Remainder of $37^{100}\equiv \pmod {29}$

Question

I'm not allowed to use theorems, so I'm doing like this:

$$37^1 \equiv 8 (\mbox{mod} \ \ 29)$$ $$37^2 \equiv 6 (\mbox{mod} \ \ 29)$$ $$37^4 \equiv 7 (\mbox{mod} \ \ 29)$$ $$37^8 \equiv 20 (\mbox{mod} \ \ 29)$$ $$37^{16} \equiv 23 (\mbox{mod} \ \ 29)$$ $$37^{32} \equiv 7 (\mbox{mod} \ \ 29)$$ $$37^{64} \equiv 20 (\mbox{mod} \ \ 29)$$

However, if I double the exponent here, I'll get more than $100$. But if I multiply both sides by $37^{36}$ to get $37^{100}$ I'll not be able to compute $37^{36}$

UPDATE: turns out my teacher won't let me multiply the congruences to get another one. Is there a more elementar way of doing this by hand??

Answer 1

Hint: Multiply your 3rd , 6th and 7th lines. I think you will get your answer.

Answer 2

Note that: $$37^{100}=37^{64+32+4}$$

Answer 3

$37^{32} \equiv 7\ (mod\ 29)$

Take this one to the degree of 3 and you're almost there (at degree 96). So you have:

$37^{96} \equiv 7^3\ (mod\ 29)\ \ \ \ \ \ \ \ \ \ (1)$

Now use the fact that:

$37^{4} \equiv 7\ (mod\ 29)\ \ \ \ \ \ \ \ \ \ \ \ \ \ (2)$

and multiply the congruences (1) and (2).

Now you're at degree 100 and you're done.
From here one can do it almost without writing: the end result is $37^{100} \equiv 7^4\ \equiv 49 . 49 \equiv 20 . 20 \equiv 400 \equiv 110 \equiv 52 \equiv 23\ (mod\ 29)$.

Answer 4

$37\equiv8\pmod{29}\equiv2^3$

$\implies37^{100}\equiv(2^3)^{100}\pmod{29}$

Now $2^5\equiv3\implies2^{15}=(2^5)^3\equiv3^3\equiv-2$

$\implies37|2(2^{14}+1)\implies2^{14}\equiv-1\pmod{29}$ as $(2,29)=1$

Now $300=14\cdot21+6$

$2^{300}=(2^{14})^{21}\cdot2^6\equiv(-1)^{21}\cdot2^6\equiv-64\equiv-6\equiv-6+29$

Answer 5

I'm lazy. And I have trouble remembering all the fancy theorems, anyway. But since $37 > 29$, we may as well reduce that, first.

Now we're calculating $8^{100}$ (mod $29$), which at least is a "little" better.

Now using Fermat's Little Theorem is really the way to go, here (we could knock down that exponent in a hurry), but without it, we take a slightly longer path.

$8^{100} = (8^2)^{50} = 64^{50} = 6^{50}$ (mod $29$). Notice how I keep reducing the "base". This is to try to "keep it small" because exponentiating large integers is painful. Same thing again:

$6^{50} = (6^2)^{25} = 36^{25} = 7^{25}$ (mod $29$). Now since I don't really want to have to figure out what $7^5$ actually is, I'll cheat a little:

$7^{25} = (7^5)^5 = [(7^2)(7^2)7]^5 = [(49)(49)(7)]^5 = [(20)(20)(7)]^5 = 2800^5$ (mod $29$).

Note that $28 = -1$ (mod $29$), so we can re-write this as:

$2800^5 = (-100)^5 = [(-1)(100)]^5 = -(100^5) = -(13^5) = (-13)^5 = 16^5$ (mod $29$)
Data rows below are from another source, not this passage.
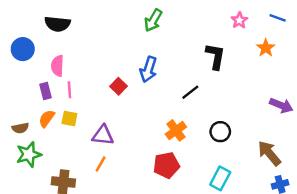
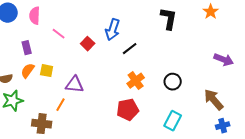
pink semicircle: (57, 66) -> (35, 16), moved
pink line: (69, 90) -> (59, 34), moved, turned -48
black line: (190, 92) -> (130, 49), moved
orange line: (101, 164) -> (61, 105), moved

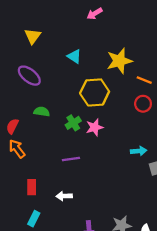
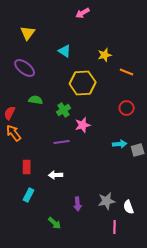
yellow star: (119, 61) -> (105, 55), size x0.6
red circle: (143, 104) -> (127, 108), moved
pink star: (95, 127) -> (83, 125), moved
cyan arrow: (139, 151) -> (120, 144), moved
(using the handy fact that $5$ is an odd number, so exponentiating $5$ times preserves signs).

Now I still don't feel like calculating $16^5$ (yes, I'm that lazy), so I do this:

$16^5 = (2^4)^5 = 2^{20}$ (mod $29$). Now I have a smaller "base" (even though my exponent went up a bit). The reason I did this was to write:

$2^{20} = (2^5)^4 = 32^4 = 3^4$ (mod $29$). Now I have a small base, AND a small exponent. THIS I can do in my head:

$3^4 = 81 = 58 + 23 = (2)(29) + 23 = 23$ (mod $29$). And done.